DeFi projects are decentralized protocols running on top of Ethereum or other blockchains. These protocols use blockchain technology and smart contracts to automate financial services and undercut the need for intermediaries. 

  • MakerDao: MakerDao is a decentralized, peer-to-peer crypto lending protocol. Users can lend their ETH and receive DAI, a decentralized stablecoin, in return. 
  • Lido: Lido is a DeFi protocol that allows users to stake their coins.
  • Uniswap: Uniswap is one of the oldest decentralized exchanges that facilitate automated transactions.
  • Curve: Curve is a DEX focused on stablecoin trading.
  • Aave: Aave is a decentralized lending protocol.
  • Compound: Compound is a blockchain-based lending protocol. 
  • Convex: Convex is a DeFi project that boosts rewards for Curve stakers and liquidity providers.
  • Balancer: Balancer is a leading automated market maker (AMM) and a DEX.
  • Yearn Finance: Yearn Finance is a yield farming and lending protocol.
  • RocketPool: RocketPool is a decentralized staking pool.

How to invest in DeFi?

DeFi has burst in popularity over the past couple of years, becoming an attractive investment option for many investors.

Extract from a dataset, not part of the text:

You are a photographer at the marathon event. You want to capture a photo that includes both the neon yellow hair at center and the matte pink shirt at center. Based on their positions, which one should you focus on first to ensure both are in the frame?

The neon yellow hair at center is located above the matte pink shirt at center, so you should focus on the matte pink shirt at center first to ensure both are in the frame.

With the promise of high returns, DeFi offers a myriad of ways for interested users to invest in what could become the future of finance. Here are some of the best ways to invest in the booming DeFi sector:

  • Purchase DeFi coins: One rather straightforward way to invest in DeFi is to buy and hold the native token of DeFi protocols. That is because as DeFi projects grow in popularity, their native tokens also appreciate in value. 
  • Staking: DeFi staking platforms offer one of the most generous return rates for users who lock up their coins for some time. 
  • Yield Farming: Similar to staking, this method involves lending cryptocurrency. However, yield farming is a bit more complex and risky than staking, but also offers greater rewards.
  • Lend Stablecoins: Possibly one of the best ways to invest in DeFi without volatility concerns is to lend stablecoins. Users can open a DeFi interest account and earn relatively high rates on their stablecoins. 

History of DeFi

The term DeFi was born in 2018 in a telegram chat between some prominent Web3 developers. However, the idea can be traced back to the inception of Ethereum, the first blockchain with smart contract functionality. 

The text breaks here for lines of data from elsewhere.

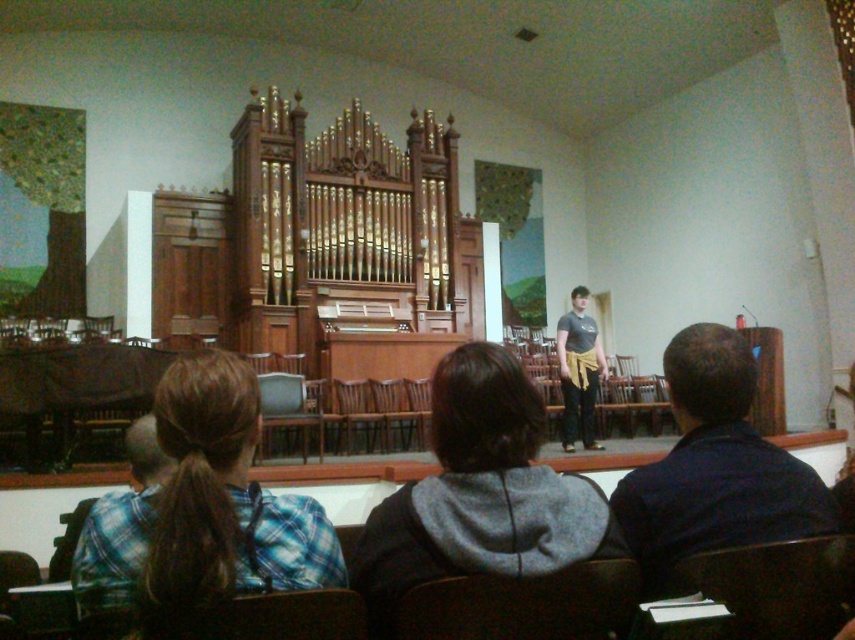 Question: Is gray fleece hoodie at center in front of dark gray t-shirt at center?

Choices:
 (A) no
 (B) yes

Answer: (B)

Question: Is gray fleece hoodie at center positioned at the back of dark gray t-shirt at center?

Choices:
 (A) yes
 (B) no

Answer: (B)

Question: Which object is farther from the camera taking this photo?

Choices:
 (A) dark blue shirt at center
 (B) plaid fabric shirt at lower left
 (C) gray fleece hoodie at center
 (D) blue plaid shirt at center

Answer: (B)

Question: Which object is farther from the camera taking this photo?

Choices:
 (A) dark gray t-shirt at center
 (B) dark blue shirt at center
 (C) plaid fabric shirt at lower left

Answer: (A)

Question: Which of these objects is positioned closest to the brown leather chair at lower center?

Choices:
 (A) dark gray t-shirt at center
 (B) plaid fabric shirt at lower left
 (C) blue plaid shirt at center
 (D) gray fleece hoodie at center

Answer: (D)

Question: Does dark blue shirt at center have a smaller size compared to plaid fabric shirt at lower left?

Choices:
 (A) no
 (B) yes

Answer: (A)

  • 2015: The Ethereum blockchain launched and developers started building all sorts of decentralized applications.
  • 2017: Maker, one of the oldest and first DeFi projects, launched at the end of 2017.
  • 2017: EtherDelta, one of the first DEXes, launched in 2017. However, at the end of 2017 the project was hacked. In 2018, the SEC also charged its founder for running an unregistered exchange. 
  • 2017 – 2018: Known as the ICO boom, this period saw projects using Ethereum to raise funds by selling tokens. While the period is marked by the number of scams and rug pulls, many popular DeFi projects, like Aave, Synthetix, and 0x, were also created at this time.
  • 2018: The first versions of Uniswap and Compound were launched. 
  • 2019: Uniswap became the go-to DEX and Initial Exchange Offerings (IEOs) took off. 
  • 2020: DeFi summer, which was characterized by yield farming and staking reward, started. Yearn Finance was also launched in early 2020.
  • 2021: Along with the crypto boom, DeFi continued to grow, and new projects were launched.

To sum it up

DeFi is a blanket term for financial products built on a blockchain. During its short life span, the industry has witnessed logarithmic growth. From DEXes to lending and borrowing protocols, DeFi projects have proliferated over the past couple of years, with each trying to address a need or shortcoming of this nascent industry.

  1. What does decentralized finance do?

    DeFi is a suite of financial applications built on blockchains.

  2. How big is decentralized finance on Ethereum?

    The total value locked (TVL) in Ethereum is currently over $35 billion.

  3. Is decentralized finance the same as crypto?

    No, cryptocurrencies act as the currencies of DeFi.

  4. Is Ethereum part of DeFi?

    Ethereum is a big part of DeFi as most of DeFi apps reside on the network.

  5. Does DeFi work on Ethereum?

    Yes, the majority of DeFi projects are created on Ethereum.

  6. Is Ethereum decentralized finance?

    Ethereum is a blockchain that can be used to create DeFi applications.